La costruzione di una pièce di cui conosciamo il creatore, il drammaturgo Conrad Earp impersonato da Edward Norton, che dentro e fuori la sua storia ci porta alla scoperta sia dei processi di ideazione che dinnanzi al risultato del proprio lavoro. Nel film osserviamo il palco, le quinte, il retroscena, diventando presto chiaro agli spettatori che, quello che andranno a vedere, non è altro che un momento di spettacolo che, in verità, sta avvenendo in quel preciso momento su di un palco.
Fare dentro e fuori quel rettangolo di legno, sconfinare andando più in là del sipario. Sentire una voce che, extradiegetica, descrive dapprima il titolo, il luogo, le ambientazioni e i personaggi, con tanto di presentazione degli attori che andranno a interpretarne la storia, a propria volta interpreti che noi stessi conosciamo con ben altri nomi. Le incursioni tra reale e finzione, tra ciò che avviene in scena e ciò che accade alle prove, è la maniera di Anderson di ricordarci ogni volta che, il suo, non è altro che questo. Cinema al confine, cinema in bilico, cinema estatico. Un cinema in cui sappiamo perfettamente chi sono i suoi attori feticci, in cui non sempre il racconto segue un andamento regolare e che anche i suoi modi di narrazione stanno evolvendosi, cambiando. Non intraprendendo più storie lineari e chiuse, ma cercando di rendere un “concetto” il senso stesso dell’opera. Qui, con ASTEROID CITY, il centro è l’assenza, volontaria, proprio del “senso” interrogato. Mescolare a un retro futurismo, nella sua atmosfera anni Cinquanta, la completa mancanza di direttive e coordinate, se non quelle riferibili all’insensatezza medesima delle storie. Al loro non essere altro che mezzi per creare contatti, terresti e extraterresti. In cui perdere la bussola è spesso l’unica maniera per fruire davvero i racconti: “non ci si può svegliare se non ci si addormenta mai”. Così eccolo, un nuovo film di Wes Anderson.

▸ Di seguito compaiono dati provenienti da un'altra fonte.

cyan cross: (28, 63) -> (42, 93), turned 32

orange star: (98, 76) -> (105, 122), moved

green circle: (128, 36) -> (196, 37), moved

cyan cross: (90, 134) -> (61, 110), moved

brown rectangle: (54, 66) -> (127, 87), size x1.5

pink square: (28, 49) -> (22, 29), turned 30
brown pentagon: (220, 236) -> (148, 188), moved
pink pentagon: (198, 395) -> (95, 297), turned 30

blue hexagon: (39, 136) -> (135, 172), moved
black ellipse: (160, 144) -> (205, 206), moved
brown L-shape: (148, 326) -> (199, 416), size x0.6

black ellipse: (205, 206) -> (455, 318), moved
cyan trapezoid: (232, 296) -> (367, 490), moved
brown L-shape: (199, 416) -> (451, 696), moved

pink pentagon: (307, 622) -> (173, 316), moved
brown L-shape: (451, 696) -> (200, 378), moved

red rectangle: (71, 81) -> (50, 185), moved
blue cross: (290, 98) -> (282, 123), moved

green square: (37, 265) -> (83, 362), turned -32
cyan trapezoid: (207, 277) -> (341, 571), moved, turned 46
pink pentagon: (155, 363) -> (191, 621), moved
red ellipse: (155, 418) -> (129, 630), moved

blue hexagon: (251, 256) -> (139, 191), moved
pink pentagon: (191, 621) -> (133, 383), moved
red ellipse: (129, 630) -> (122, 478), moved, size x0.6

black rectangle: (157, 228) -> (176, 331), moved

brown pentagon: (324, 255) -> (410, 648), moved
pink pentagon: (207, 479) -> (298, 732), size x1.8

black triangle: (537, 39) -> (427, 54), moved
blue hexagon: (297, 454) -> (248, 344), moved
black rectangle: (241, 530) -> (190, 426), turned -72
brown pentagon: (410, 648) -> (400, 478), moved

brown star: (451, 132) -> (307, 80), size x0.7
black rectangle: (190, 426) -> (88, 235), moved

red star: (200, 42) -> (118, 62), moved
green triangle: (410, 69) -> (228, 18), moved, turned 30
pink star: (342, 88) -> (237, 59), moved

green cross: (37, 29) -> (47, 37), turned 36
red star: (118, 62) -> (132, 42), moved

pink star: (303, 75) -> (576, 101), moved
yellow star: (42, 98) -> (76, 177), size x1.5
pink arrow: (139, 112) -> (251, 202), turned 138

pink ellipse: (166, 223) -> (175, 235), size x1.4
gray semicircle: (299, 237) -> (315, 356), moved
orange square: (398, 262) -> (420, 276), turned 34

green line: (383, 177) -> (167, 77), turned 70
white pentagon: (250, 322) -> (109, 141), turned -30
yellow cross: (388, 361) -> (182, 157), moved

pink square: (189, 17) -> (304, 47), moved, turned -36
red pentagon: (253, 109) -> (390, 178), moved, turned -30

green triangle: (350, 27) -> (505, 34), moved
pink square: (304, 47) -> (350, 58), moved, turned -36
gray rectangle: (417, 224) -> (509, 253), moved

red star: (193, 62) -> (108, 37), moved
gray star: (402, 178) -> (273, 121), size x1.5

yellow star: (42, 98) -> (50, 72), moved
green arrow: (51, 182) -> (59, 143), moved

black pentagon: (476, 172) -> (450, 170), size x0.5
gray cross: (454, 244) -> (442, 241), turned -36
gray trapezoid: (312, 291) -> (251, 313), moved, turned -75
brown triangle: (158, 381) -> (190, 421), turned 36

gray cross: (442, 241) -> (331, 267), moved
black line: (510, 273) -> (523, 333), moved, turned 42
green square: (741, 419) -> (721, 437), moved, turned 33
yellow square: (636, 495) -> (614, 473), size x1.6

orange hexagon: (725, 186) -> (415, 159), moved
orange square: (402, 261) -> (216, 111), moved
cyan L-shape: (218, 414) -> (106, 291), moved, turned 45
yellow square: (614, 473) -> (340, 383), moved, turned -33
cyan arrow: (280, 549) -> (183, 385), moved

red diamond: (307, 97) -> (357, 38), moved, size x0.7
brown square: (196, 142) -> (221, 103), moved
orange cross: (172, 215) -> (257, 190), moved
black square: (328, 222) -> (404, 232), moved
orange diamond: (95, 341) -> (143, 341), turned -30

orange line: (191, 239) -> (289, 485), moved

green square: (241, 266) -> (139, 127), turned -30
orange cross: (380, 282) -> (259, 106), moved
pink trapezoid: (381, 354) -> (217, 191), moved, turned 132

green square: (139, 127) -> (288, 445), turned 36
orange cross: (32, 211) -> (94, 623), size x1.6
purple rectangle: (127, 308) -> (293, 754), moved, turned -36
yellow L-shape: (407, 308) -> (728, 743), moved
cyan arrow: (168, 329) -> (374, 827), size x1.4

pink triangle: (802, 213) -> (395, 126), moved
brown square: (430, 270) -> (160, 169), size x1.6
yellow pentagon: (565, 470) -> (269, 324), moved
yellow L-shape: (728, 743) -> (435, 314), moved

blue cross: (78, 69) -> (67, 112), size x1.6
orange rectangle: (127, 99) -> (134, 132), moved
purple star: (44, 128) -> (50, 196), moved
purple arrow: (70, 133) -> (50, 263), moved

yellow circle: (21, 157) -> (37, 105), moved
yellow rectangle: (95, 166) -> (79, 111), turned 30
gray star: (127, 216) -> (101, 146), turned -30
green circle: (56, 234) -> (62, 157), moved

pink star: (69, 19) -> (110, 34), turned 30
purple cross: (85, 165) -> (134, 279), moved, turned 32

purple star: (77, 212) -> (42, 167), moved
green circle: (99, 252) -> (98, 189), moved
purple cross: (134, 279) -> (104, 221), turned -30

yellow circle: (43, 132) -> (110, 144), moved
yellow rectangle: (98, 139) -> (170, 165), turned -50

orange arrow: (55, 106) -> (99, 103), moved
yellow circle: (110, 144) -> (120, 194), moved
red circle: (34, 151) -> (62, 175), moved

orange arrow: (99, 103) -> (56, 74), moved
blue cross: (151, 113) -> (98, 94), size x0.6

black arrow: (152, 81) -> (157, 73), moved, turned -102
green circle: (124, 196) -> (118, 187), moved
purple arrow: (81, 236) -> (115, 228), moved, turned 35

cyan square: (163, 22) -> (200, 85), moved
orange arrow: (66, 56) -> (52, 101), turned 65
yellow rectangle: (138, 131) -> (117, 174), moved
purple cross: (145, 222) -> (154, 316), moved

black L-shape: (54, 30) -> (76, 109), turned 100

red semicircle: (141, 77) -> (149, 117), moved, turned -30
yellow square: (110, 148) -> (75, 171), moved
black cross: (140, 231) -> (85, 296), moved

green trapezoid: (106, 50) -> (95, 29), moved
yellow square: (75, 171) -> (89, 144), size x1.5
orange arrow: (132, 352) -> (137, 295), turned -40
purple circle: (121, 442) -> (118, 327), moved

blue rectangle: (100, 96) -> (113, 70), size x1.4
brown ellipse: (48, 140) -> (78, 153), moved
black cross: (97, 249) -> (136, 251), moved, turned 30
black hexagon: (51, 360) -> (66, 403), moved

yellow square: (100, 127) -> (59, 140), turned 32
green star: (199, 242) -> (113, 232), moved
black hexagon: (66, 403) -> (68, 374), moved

Vuoto? Pieno di incoerenza, di assurdità, di sventatezza. Ma non è esattamente la vacuità che ci ha insegnato il teatro del Novecento? Forse lo sé, forse no. Forse è soltanto un cinema alieno.

Proprio come con The French Dispatch, punto massimo espressivo della carriera di Wes Anderson, l’autore texano continua a creare un cinema basato più su dei “concetti” che su delle autentiche storie, servendosi in questo caso con ASTEROID CITY del mondo del teatro. Della finzione e della creazione, di cosa accade dentro e fuori da un palcoscenico: il film è una riflessione su quanto i racconti possano essere irrilevanti, ma pieni di bellezza, come quella simmetrica che il cinema di Anderson ha sempre dimostrato.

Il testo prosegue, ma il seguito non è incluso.